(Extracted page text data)
++++++++++
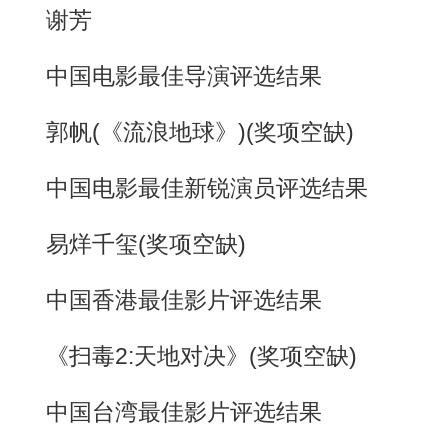
谢芳
中国电影最佳导演评选结果
郭帆(《流浪地球》)(奖项空缺)
中国电影最佳新锐演员评选结果
易烊千玺(奖项空缺)
中国香港最佳影片评选结果
《扫毒2:天地对决》(奖项空缺)
中国台湾最佳影片评选结果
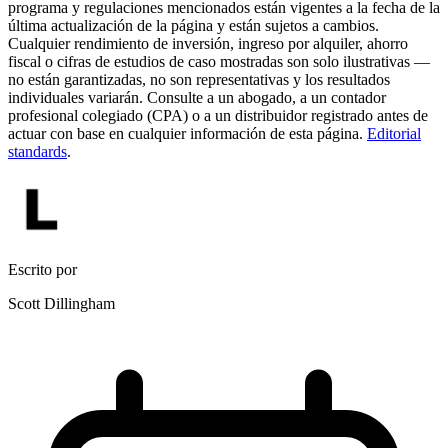
programa y regulaciones mencionados están vigentes a la fecha de la
última actualización de la página y están sujetos a cambios.
Cualquier rendimiento de inversión, ingreso por alquiler, ahorro
fiscal o cifras de estudios de caso mostradas son solo ilustrativas —
no están garantizadas, no son representativas y los resultados
individuales variarán. Consulte a un abogado, a un contador
profesional colegiado (CPA) o a un distribuidor registrado antes de
actuar con base en cualquier información de esta página.
Editorial
standards
.
Escrito por
Scott Dillingham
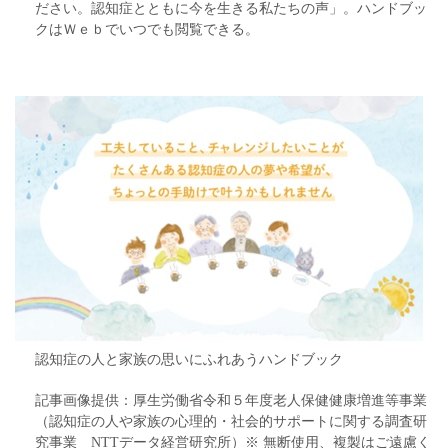
ださい。認知症とともに今を生きる私たちの声」。ハンドブッ
クはＷｅｂでいつでも閲覧できる。
認知症の人と家族の思いにふれあうハンドブック
記事画像提供：厚生労働省令和５年度老人保健健康増進等事業
（認知症の人や家族の心理的・社会的サポートに関する調査研
究事業 NTTデータ経営研究所）※ 無断使用、複製はご遠慮く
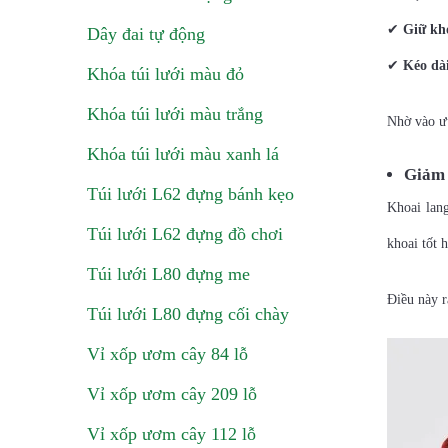
✔
Giữ kh
Dây đai tự động
✔
Kéo dài
Khóa túi lưới màu đỏ
Khóa túi lưới màu trắng
Nhờ vào ư
Khóa túi lưới màu xanh lá
Giảm 
Túi lưới L62 đựng bánh kẹo
Khoai lang
Túi lưới L62 đựng đồ chơi
khoai tốt 
Túi lưới L80 đựng me
Điều này r
Túi lưới L80 đựng cối chày
Vỉ xốp ươm cây 84 lỗ
Vỉ xốp ươm cây 209 lỗ
Vỉ xốp ươm cây 112 lỗ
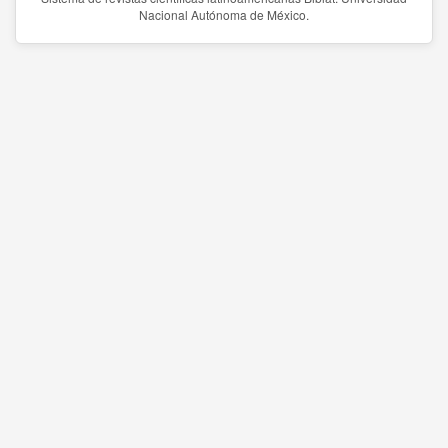
Nacional Autónoma de México.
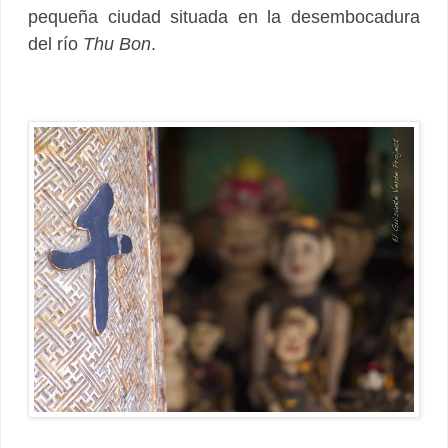
pequeña ciudad situada en la desembocadura
del río
Thu Bon
.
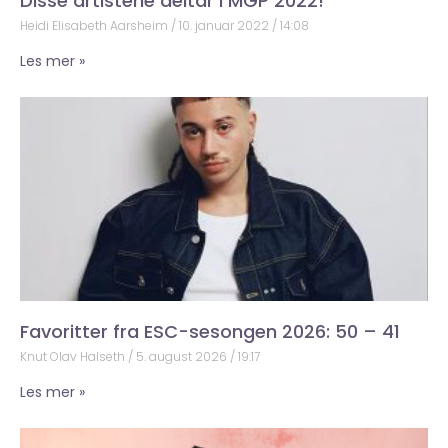
Disse artistene deltar i MGP 2022!
Heidi Elisabeth Aarsheim
10. januar 2022
14:08
Les mer »
Favoritter fra ESC-sesongen 2026: 50 – 41
Knut Olav Halseth
5. august 2026
19:17
Les mer »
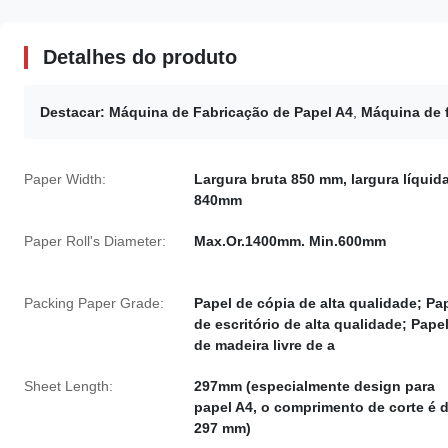
Detalhes do produto
Destacar:
Máquina de Fabricação de Papel A4
,
Máquina de 
Paper Width:
Largura bruta 850 mm, largura líquid
840mm
Paper Roll's Diameter:
Max.Or.1400mm. Min.600mm
Packing Paper Grade:
Papel de cópia de alta qualidade; Pa
de escritório de alta qualidade; Pape
de madeira livre de a
Sheet Length:
297mm (especialmente design para
papel A4, o comprimento de corte é 
297 mm)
++++++++++
# TASK GOAL
Quote the lines above exactly, starting with the one that has "ださい。認知症とともに今を生きる私たちの声」。ハンドブッ" and ending with the one that has "Vỉ xốp ươm cây 84 lỗ"; drop the pictures and include nothing else.

# SOLVED PROBLEM
ださい。認知症とともに今を生きる私たちの声」。ハンドブッ
クはＷｅｂでいつでも閲覧できる。
認知症の人と家族の思いにふれあうハンドブック
記事画像提供：厚生労働省令和５年度老人保健健康増進等事業
（認知症の人や家族の心理的・社会的サポートに関する調査研
究事業 NTTデータ経営研究所）※ 無断使用、複製はご遠慮く
✔
Giữ kh
Dây đai tự động
✔
Kéo dài
Khóa túi lưới màu đỏ
Khóa túi lưới màu trắng
Nhờ vào ư
Khóa túi lưới màu xanh lá
Giảm 
Túi lưới L62 đựng bánh kẹo
Khoai lang
Túi lưới L62 đựng đồ chơi
khoai tốt 
Túi lưới L80 đựng me
Điều này r
Túi lưới L80 đựng cối chày
Vỉ xốp ươm cây 84 lỗ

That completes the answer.